Given the function $f: R^{n+1}- \{0\} \rightarrow S^n$ defined by $f(x)= \dfrac{x}{\Vert x\Vert}$, prove that $f(x)$ is continuous.
I have tried to use the fact that $\mathbb{R}^{n+1}-\{0\}, S^n$ are metric spaces, so that I can use an epsilon-delta proof.

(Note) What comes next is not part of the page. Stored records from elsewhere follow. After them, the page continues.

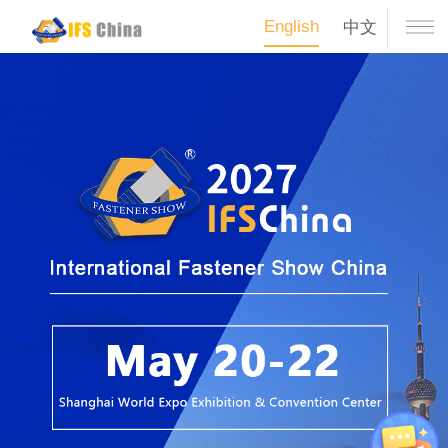
English
中文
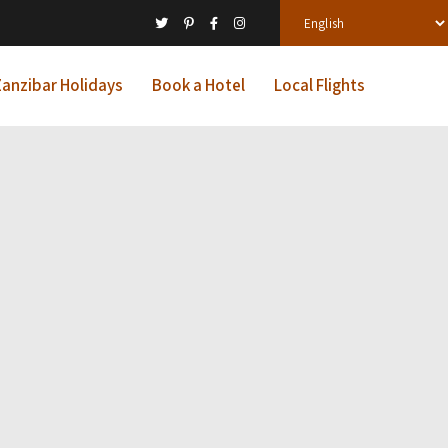
anzibar Holidays
Book a Hotel
Local Flights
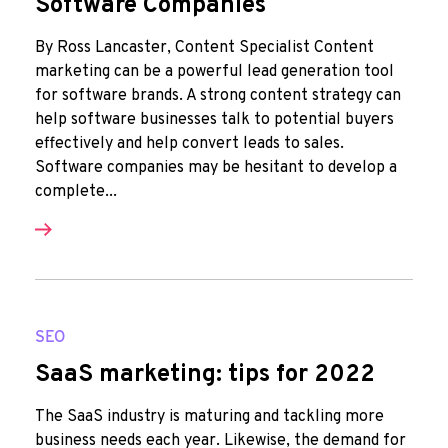
Software Companies
By Ross Lancaster, Content Specialist Content
marketing can be a powerful lead generation tool
for software brands. A strong content strategy can
help software businesses talk to potential buyers
effectively and help convert leads to sales.
Software companies may be hesitant to develop a
complete...
SEO
SaaS marketing: tips for 2022
The SaaS industry is maturing and tackling more
business needs each year. Likewise, the demand for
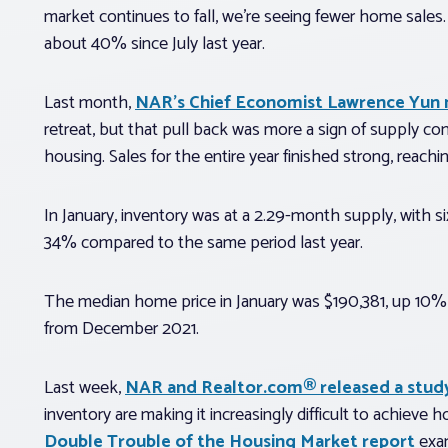
market continues to fall, we’re seeing fewer home sales
about 40% since July last year.
Last month,
NAR’s Chief Economist Lawrence Yun
retreat, but that pull back was more a sign of supply co
housing. Sales for the entire year finished strong, reach
In January, inventory was at a 2.29-month supply, with
34% compared to the same period last year.
The median home price in January was $190,381, up 10%
from December 2021.
Last week,
NAR and Realtor.com® released a stud
inventory are making it increasingly difficult to achieve
Double Trouble of the Housing Market report
exam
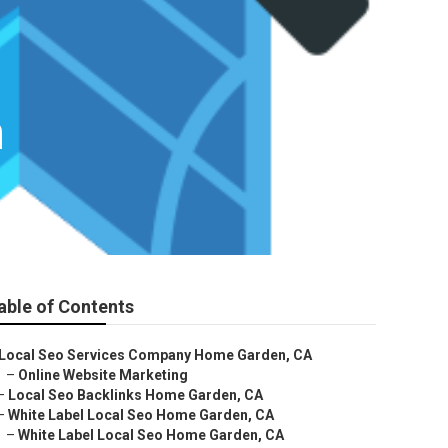
n
able of Contents
Local Seo Services Company Home Garden, CA
–
Online Website Marketing
–
Local Seo Backlinks Home Garden, CA
–
White Label Local Seo Home Garden, CA
–
White Label Local Seo Home Garden, CA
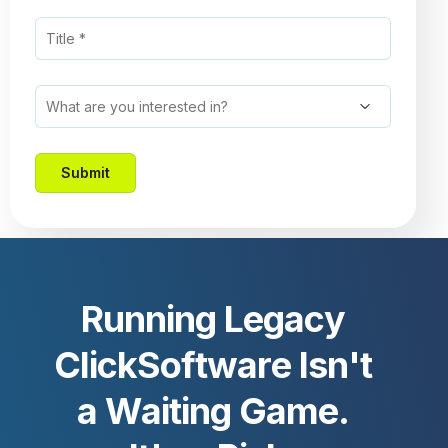
R
u
n
n
i
n
g
L
e
g
a
c
y
C
l
i
c
k
S
o
f
t
w
a
r
e
I
s
n
'
t
a
W
a
i
t
i
n
g
G
a
m
e
.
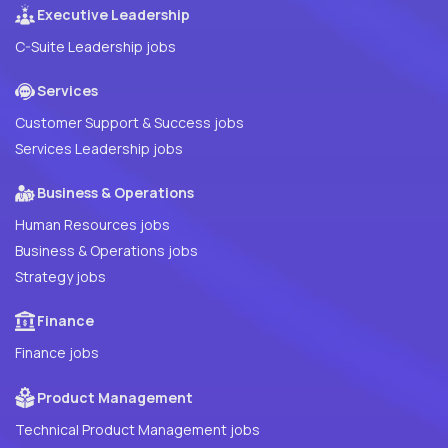
Executive Leadership
C-Suite Leadership jobs
Services
Customer Support & Success jobs
Services Leadership jobs
Business & Operations
Human Resources jobs
Business & Operations jobs
Strategy jobs
Finance
Finance jobs
Product Management
Technical Product Management jobs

However, I was not able to get to the last part of the inequality
$$ \left\Vert\frac{x}{\Vert x\Vert}-\frac{x_0}{\Vert x_0\Vert}\right\Vert.$$
I am open to another method.
Scalar multiplication is continuous as a map $s: \Bbb R \times \Bbb R^{n+1} \to \Bbb R^{n+1}, s(t,x)=t \cdot x$. This follows by inequalities like
$\|t\cdot x - t'\cdot x'\| =\|(t\cdot x - t'\cdot x) + (t' \cdot x - t' \cdot x)\| \le |t-t'| \cdot \|x\| + |t'|\|x- x'\|$, from which we can show that whenever $t_n \to t_0$ in $\Bbb R$ and $x_n \to x_0$ in $\Bbb R^{n+1}$ we also have $t_n \cdot x_n \to t_0 \cdot x_0$ in $\Bbb R^{n+1}$ as well.
Also the norm map is continuous from $\Bbb R^{n+1}$ to $\Bbb R$ so if $x_n \to x_0$ in $\Bbb R^{n+1}\setminus \{0\}$, we have that $\|x_n\| \to \|x_0\|$ and as $g(x)=\frac{1}{x}$ is continuous from $(0,\infty)$ to $\Bbb R$, we also have $\frac{1}{\|x_n\|} \to \frac{1}{\|x_0\|}$ and then applying the first fact about scalar multiplication, $f(x_n) = \frac{x_n}{\|x_n\|} = \frac{1}{\|x_n\|} \cdot x_n \to \frac{1}{\|x_0\|} \cdot x_0 = \frac{x_0}{\|x_0\|} =f(x_0)$. QED.
We don't need sequences (but they suffice), and can also write $f$ as a composition of continuous maps instead. But that's the basic idea: norm, and scalar multiplication on $\Bbb R^{n+1}$ and inversion on the reals are all continuous and $f$ is a combination of these operations.